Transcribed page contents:
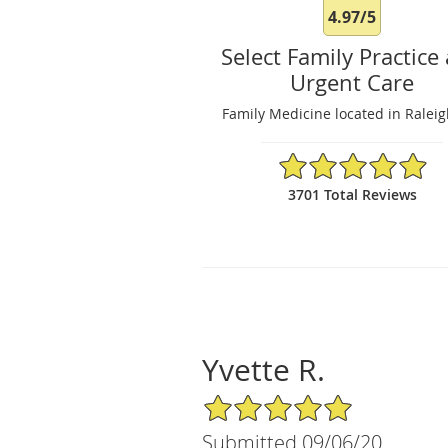
4.97/5
Select Family Practice
Urgent Care
Family Medicine located in Ralei
4.97/5 Star Rating
3701 Total Reviews
Yvette R.
5/5 Star Rating
Submitted 09/06/20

*Exercise directions*.
Hand back the data above exactly, with no images.

*Exercise solution*.
4.97/5
Select Family Practice
Urgent Care
Family Medicine located in Ralei
4.97/5 Star Rating
3701 Total Reviews
Yvette R.
5/5 Star Rating
Submitted 09/06/20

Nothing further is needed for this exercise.